What this task involves: In the data that follows, find each line containing "Política" and copy it.

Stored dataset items
______________________________

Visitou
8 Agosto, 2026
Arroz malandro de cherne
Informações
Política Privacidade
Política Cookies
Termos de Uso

______________________________

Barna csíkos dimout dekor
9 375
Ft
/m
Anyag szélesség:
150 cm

______________________________

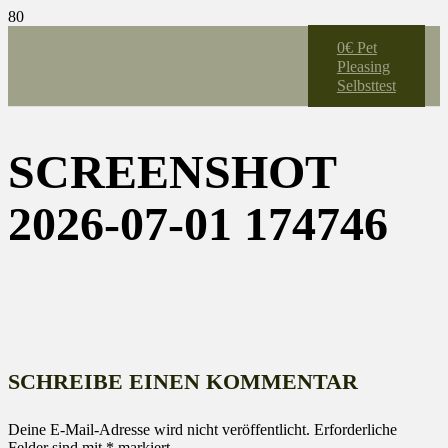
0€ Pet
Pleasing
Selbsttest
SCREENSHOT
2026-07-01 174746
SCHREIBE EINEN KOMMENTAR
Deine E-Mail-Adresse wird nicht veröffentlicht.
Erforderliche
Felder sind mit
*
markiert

______________________________

Your response:
Política Privacidade
Política Cookies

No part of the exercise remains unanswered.